People who fire a warning shot instead of shooting someone would not be charged with aggravated assault and go to prison under legislation moving quickly though the state Legislature.
Supporters say the change is needed because some prosecutors don't understand the "stand your ground" legislation.
Marissa Alexander fired a shot that she claims was to scare off an abusive ex-husband. She got 20 years but she's being retried. Lee Wollard is in the same predicament, turning down probation because he didn't think he'd done anything wrong.
"We owe a duty to people like that to protect those who don't belong in prison until 2028 because they threatened use of force," said Rep Katie Edwards, D-Miami.
Legislation moving quickly at the Capitol clarifies "stand your ground." Many believe the law is already clear, but Marion Hammer of the National Rifle Association said a change is needed because some prosecutors, including the one who prosecuted Alexander, are misusing the law.
"If you actually shoot an attacker, the law protects you. But if you merely threaten to shoot an attacker, some prosecutors try to put you in prison," said Hammer.

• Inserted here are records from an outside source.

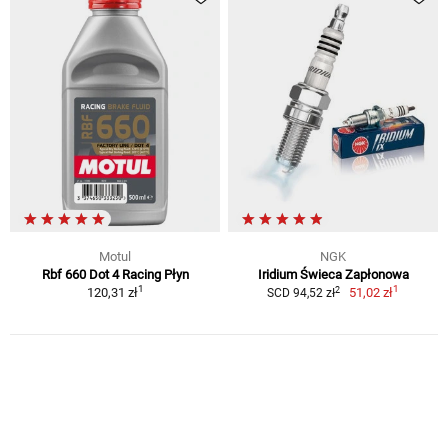
Motul
NGK
Rbf 660 Dot 4 Racing Płyn
Iridium Świeca Zapłonowa
1
1
2
120,31 zł
51,02 zł
SCD 94,52 zł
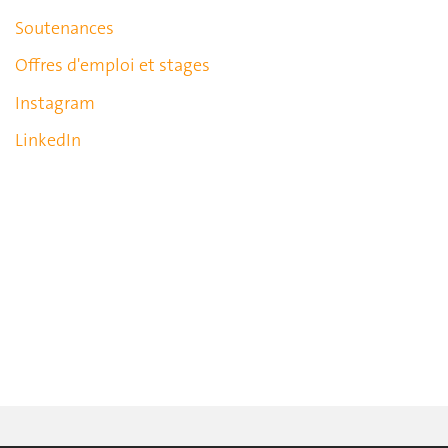
Soutenances
Offres d'emploi et stages
Instagram
LinkedIn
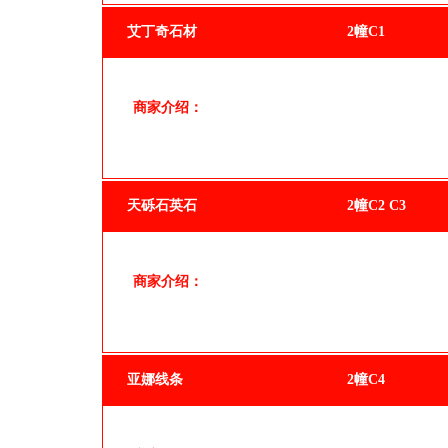
艾丁奇石材
2幢C1
商家介绍：
天砾石英石
2幢C2 C3
商家介绍：
亚娜线条
2幢C4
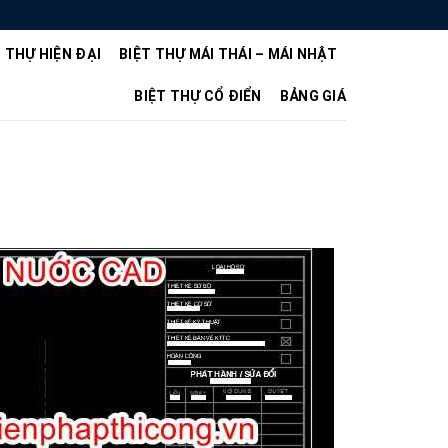
T THỰ HIỆN ĐẠI
BIỆT THỰ MÁI THÁI – MÁI NHẬT
BIỆT THỰ CỔ ĐIỂN
BẢNG GIÁ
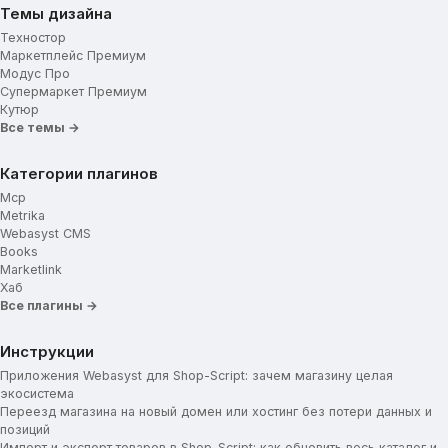
Темы дизайна
Техностор
Маркетплейс Премиум
Модус Про
Супермаркет Премиум
Кутюр
Все темы →
Категории плагинов
Mcp
Metrika
Webasyst CMS
Books
Marketlink
Хаб
Все плагины →
Инструкции
Приложения Webasyst для Shop-Script: зачем магазину целая
экосистема
Переезд магазина на новый домен или хостинг без потери данных и
позиций
Импорт и экспорт товаров в Shop-Script: как обновить весь каталог и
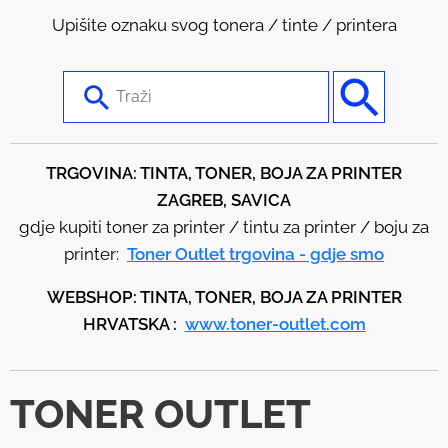
Upišite oznaku svog tonera / tinte / printera
U
s
e
t
TRGOVINA: TINTA, TONER, BOJA ZA PRINTER
h
ZAGREB, SAVICA
e
gdje kupiti toner za printer / tintu za printer / boju za
u
printer:
Toner Outlet trgovina - gdje smo
p
WEBSHOP: TINTA, TONER, BOJA ZA PRINTER
a
HRVATSKA :
www.toner-outlet.com
n
d
d
TONER OUTLET
o
w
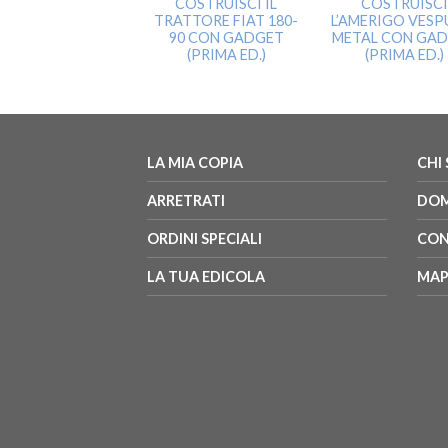
COSTRUISCI IL
COSTRUISC
TRATTORE FIAT 180-
L’AMERIGO VESP
90 CON GADGET
METAL CON GA
(PRIMA ED.)
(PRIMA ED.)
LA MIA COPIA
CHI
ARRETRATI
DOM
ORDINI SPECIALI
CON
LA TUA EDICOLA
MAP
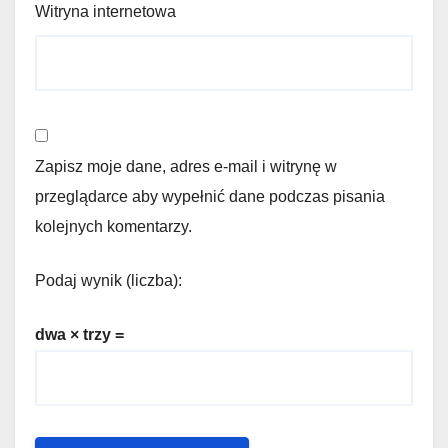
Witryna internetowa
Zapisz moje dane, adres e-mail i witrynę w
przeglądarce aby wypełnić dane podczas pisania
kolejnych komentarzy.
Podaj wynik (liczba):
dwa × trzy =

But the legislation will do nothing for those people who are already serving prison time, only those going forward.
Prosecutors have reservations about the bill and sheriffs spent the week working against the change.
"I don't think you can safely shoot a warning shot in the city of Miami, or Jacksonville, or Tampa or St. Pete," said Polk County Sheriff Grady Judd.
But pawn shop owner and gun shop dealer Mark Folmar said no one wants to shoot to kill if there's an alternative.
"I think anything that you could do short of shooting somebody is better than shooting somebody," said Folmar.
The legislation could be one of the first bills debated by the state House. The legislation encourages those already in prison to request clemency from the governor.